CF 1294A - Collecting Coins

We are asked to decide whether a given number of coins can be distributed among three sisters so that they all end up with the same total number of coins. Each sister already has some coins: Alice has a, Barbara has b, and Cerene has c.

codeforcescompetitive-programmingmath

CF 1294A - Collecting Coins

Rating: 800
Tags: math
Solve time: 1m 49s
Verified: yes

Solution

Problem Understanding

We are asked to decide whether a given number of coins can be distributed among three sisters so that they all end up with the same total number of coins. Each sister already has some coins: Alice has a, Barbara has b, and Cerene has c. Polycarp brings n extra coins, and he can give each sister any non-negative number of these coins. The question is whether there exists a way to distribute all n coins so that a + A = b + B = c + C, where A + B + C = n and A, B, C ≥ 0.

Each test case is independent, and the numbers can be as large as 10^8, with up to 10^4 test cases. This tells us that any solution that loops over all possible distributions of coins is far too slow. We need an approach that is O(1) per test case.

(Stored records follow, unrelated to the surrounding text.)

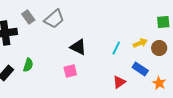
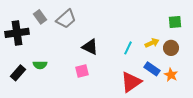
green semicircle: (28, 65) -> (40, 65), turned 72
red triangle: (119, 82) -> (131, 82), size x1.6
orange star: (159, 83) -> (171, 75), moved

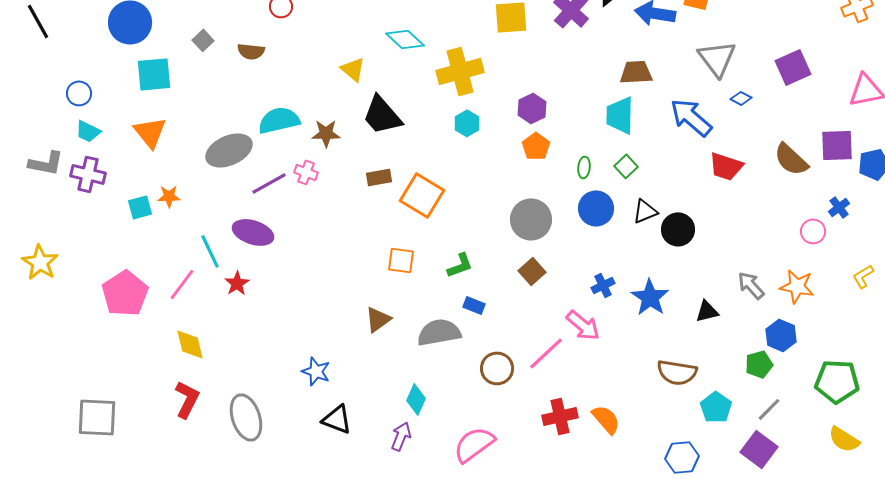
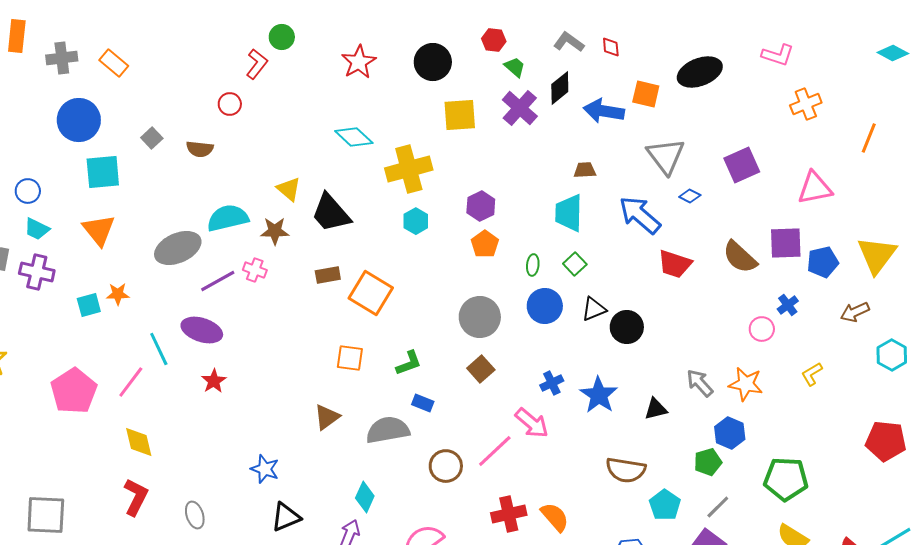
yellow triangle: (353, 69) -> (289, 189), moved
brown trapezoid: (636, 72) -> (585, 170), size x0.7
red star: (237, 283) -> (214, 381), moved
gray ellipse: (246, 417) -> (195, 515), size x0.6
black triangle: (337, 419) -> (286, 517), turned -44

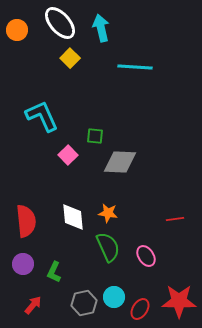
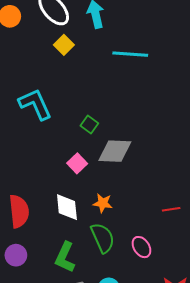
green square: (95, 136) -> (89, 125), turned 30
pink square: (68, 155) -> (77, 163), moved
green L-shape: (54, 272) -> (65, 257), moved, size x1.4

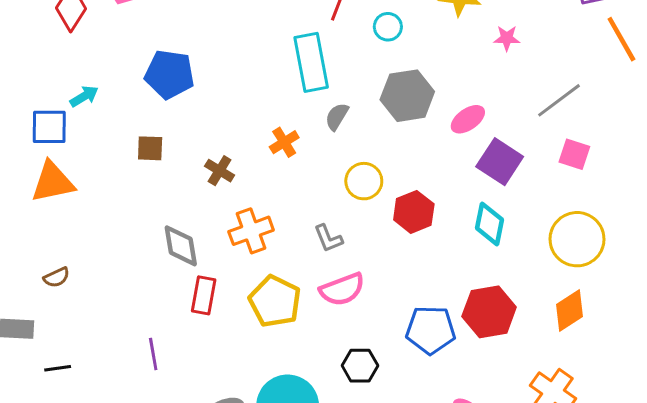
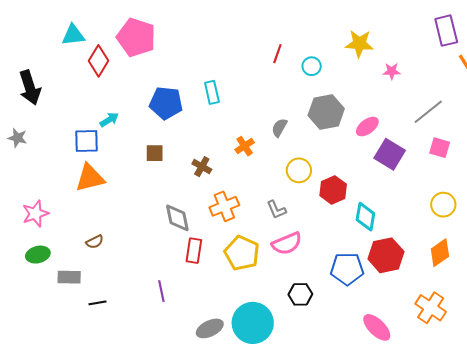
cyan rectangle: (311, 62) -> (212, 92), moved, size x0.6
cyan diamond: (489, 224) -> (365, 217), moved
yellow circle: (577, 239) -> (443, 205), size x0.7

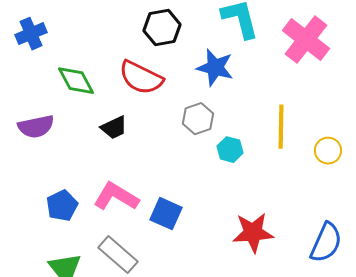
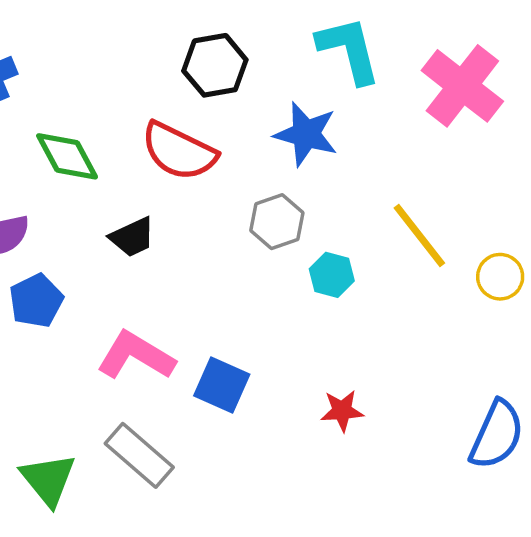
yellow line: (281, 127) -> (419, 235), turned -39
blue pentagon: (62, 206) -> (36, 301), moved
red star: (253, 233) -> (342, 411), moved, size x0.6

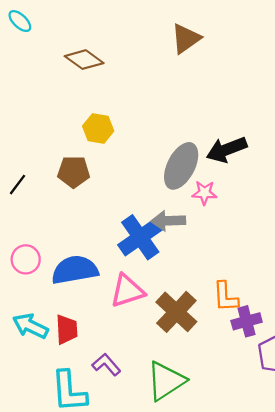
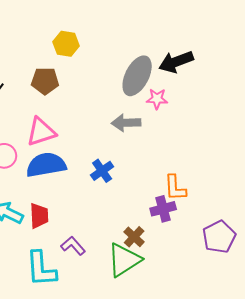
blue cross: (140, 237) -> (102, 171), moved, size x0.6
pink triangle: (127, 291) -> (41, 132), moved
brown cross: (176, 312) -> (134, 237), moved, size x0.6
purple cross: (247, 321) -> (163, 209), moved

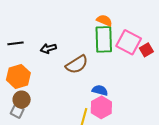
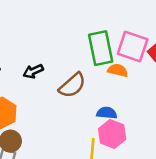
orange semicircle: (104, 20) -> (118, 70), moved

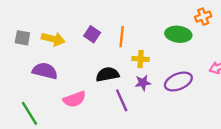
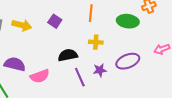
orange line: (122, 37) -> (91, 13), moved
purple semicircle: (45, 71) -> (15, 64), moved
purple star: (143, 83) -> (100, 70), moved

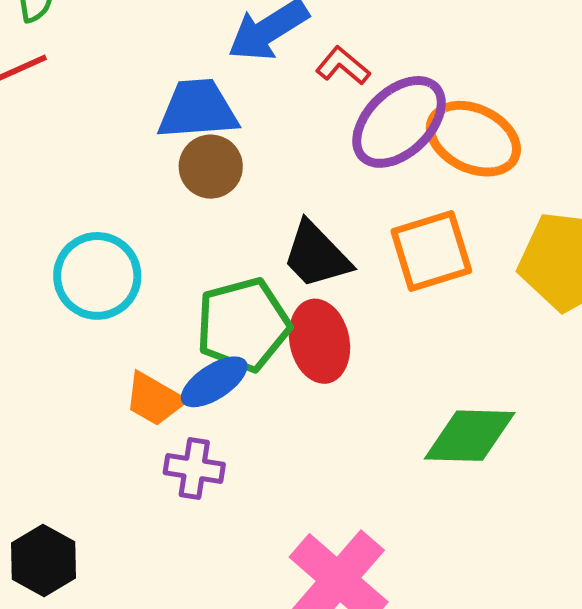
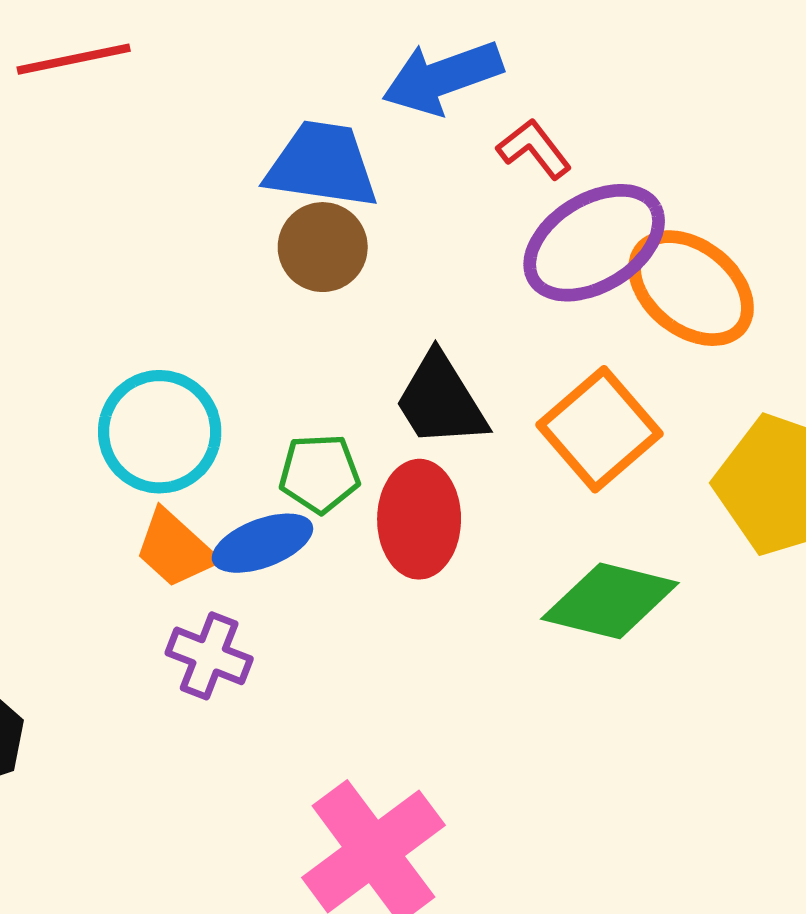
orange square: (431, 251) -> (600, 429), turned -36
cyan circle: (97, 276) -> (160, 432), moved
green pentagon: (243, 325) -> (319, 473), size x0.6
green diamond: (470, 436) -> (610, 601), moved

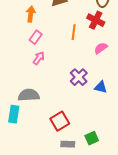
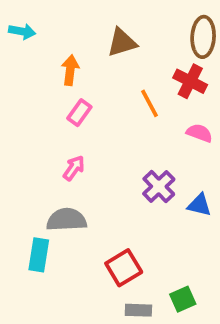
orange line: (74, 32) -> (150, 103), turned -35
pink semicircle: (101, 48) -> (199, 133), turned 56
pink arrow: (39, 58) -> (74, 168), moved

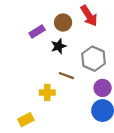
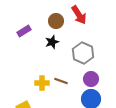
purple rectangle: (37, 32) -> (24, 31), moved
brown line: (66, 76) -> (61, 81), moved

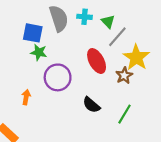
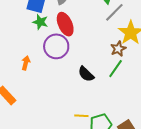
red ellipse: (97, 61) -> (65, 24), moved
green line: (124, 114) -> (116, 69), moved

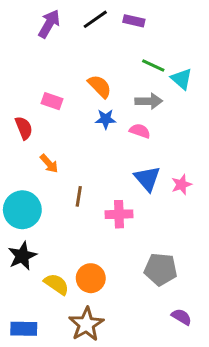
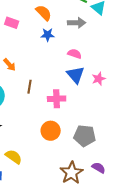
pink semicircle: (140, 131) -> (75, 54), moved
orange circle: (91, 278) -> (51, 131), moved
yellow semicircle: (57, 284) -> (14, 157), moved
brown star: (86, 324) -> (72, 173), moved

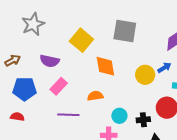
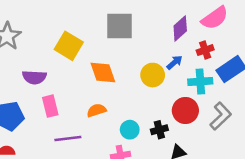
pink rectangle: (59, 86) -> (50, 106), turned -48

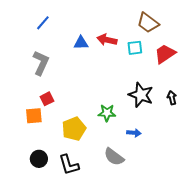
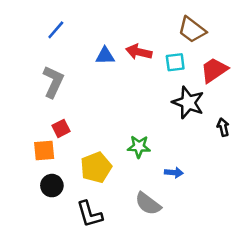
black star: (141, 95) -> (188, 103), moved
black circle: (39, 159) -> (52, 186), moved

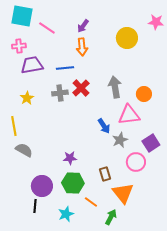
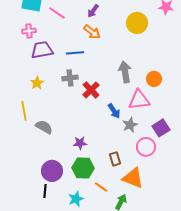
orange arrow: (82, 47) -> (92, 32), turned -48
red cross: (81, 88) -> (91, 90), moved
gray semicircle: (24, 150) -> (44, 127), moved
orange triangle: (123, 193) -> (133, 178), turned -30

Edge cases to watch for include scenarios where one sister already has far more coins than the others, or where the total number of coins needed to balance them exactly does not divide evenly. For instance, if the sisters have 1, 2, 3 coins and n = 3, a naive approach that simply adds coins one by one might incorrectly assume it is possible, but careful calculation shows that you cannot distribute 3 coins to make all totals equal because the largest gap is 2 and you cannot split the remainder evenly.

Approaches

A brute-force method would try every combination of (A, B, C) such that A + B + C = n. This would work in principle because we only need to check integer solutions, but the number of possibilities grows cubically with n. Given that n can be 10^8, this is obviously infeasible.

The key insight is that we do not need to try all distributions. Let max_coins be the largest number of coins any sister currently has. To equalize them, we must at least bring the other two sisters up to max_coins. Let the total number of coins needed to reach that level be (max_coins - a) + (max_coins - b) + (max_coins - c). If this number exceeds n, it is impossible.

If we have enough coins, the remaining coins after equalizing to max_coins must be divisible by 3. This is because any extra coins beyond the baseline must be distributed equally to maintain equality among all three sisters. This two-step check - first ensuring we have enough coins to reach max_coins, then checking divisibility by 3 - reduces the problem to a simple constant-time calculation.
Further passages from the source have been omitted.